Но Смердяков на эти речи только бледнел от досады, но ничего не отвечал. Федор Павлович отходил, махнув рукой. Главное, в честности его он был уверен, и это раз навсегда, в том, что он не возьмет ничего и не украдет. Раз случилось, что Федор Павлович, пьяненький, обронил на собственном дворе в грязи три радужные бумажки, которые только что получил, и хватился их на другой только день: только что бросился искать по карманам, а радужные вдруг уже лежат у него все три на столе. Откуда? Смердяков поднял и еще вчера принес. «Ну, брат, я таких, как ты, не видывал», – отрезал тогда Федор Павлович и подарил ему десять рублей. Надо прибавить, что не только в честности его он был уверен, но почему-то даже и любил его, хотя малый и на него глядел так же косо, как и на других, и все молчал.
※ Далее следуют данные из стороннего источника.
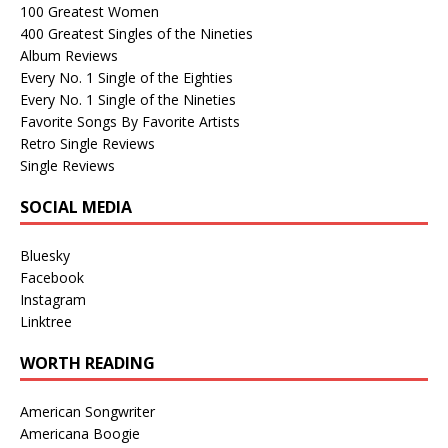
100 Greatest Women
400 Greatest Singles of the Nineties
Album Reviews
Every No. 1 Single of the Eighties
Every No. 1 Single of the Nineties
Favorite Songs By Favorite Artists
Retro Single Reviews
Single Reviews
SOCIAL MEDIA
Bluesky
Facebook
Instagram
Linktree
WORTH READING
American Songwriter
Americana Boogie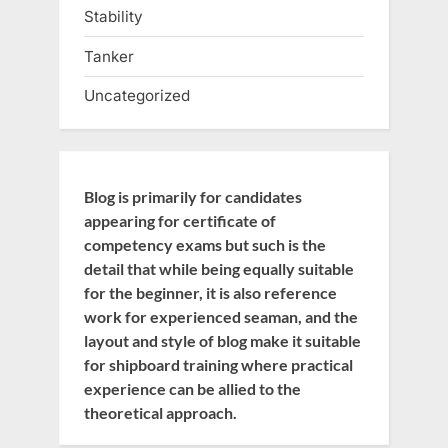
Stability
Tanker
Uncategorized
Blog is primarily for candidates
appearing for certificate of
competency exams but such is the
detail that while being equally suitable
for the beginner, it is also reference
work for experienced seaman, and the
layout and style of blog make it suitable
for shipboard training where practical
experience can be allied to the
theoretical approach.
Редко, бывало, заговорит. Если бы в то время кому-нибудь вздумалось спросить, глядя на него: чем этот парень интересуется и что всего чаще у него на уме, то, право, невозможно было бы решить, на него глядя. А между тем он иногда в доме же, аль хоть на дворе, или на улице, случалось, останавливался, задумывался и стоял так по десятку даже минут. Физиономист, вглядевшись в него, сказал бы, что тут ни думы, ни мысли нет, а так какое-то созерцание. У живописца Крамского есть одна замечательная картина под названием «Созерцатель»: изображен лес зимой, и в лесу, на дороге, в оборванном кафтанишке и лаптишках стоит один-одинешенек, в глубочайшем уединении забредший мужичонко, стоит и как бы задумался, но он не думает, а что-то «созерцает». Если б его толкнуть, он вздрогнул бы и посмотрел на вас, точно проснувшись, но ничего не понимая. Правда, сейчас бы и очнулся, а спросили бы его, о чем он это стоял и думал, то наверно бы ничего не припомнил, но зато наверно бы затаил в себе то впечатление, под которым находился во время своего созерцания. Впечатления же эти ему дороги, и он наверно их копит, неприметно и даже не сознавая, – для чего и зачем, конечно, тоже не знает: может, вдруг, накопив впечатлений за многие годы, бросит все и уйдет в Иерусалим, скитаться и спасаться, а может, и село родное вдруг спалит, а может быть, случится и то, и другое вместе. Созерцателей в народе довольно. Вот одним из таких созерцателей был наверно и Смердяков, и наверно тоже копил впечатления свои с жадностью, почти сам еще не зная зачем.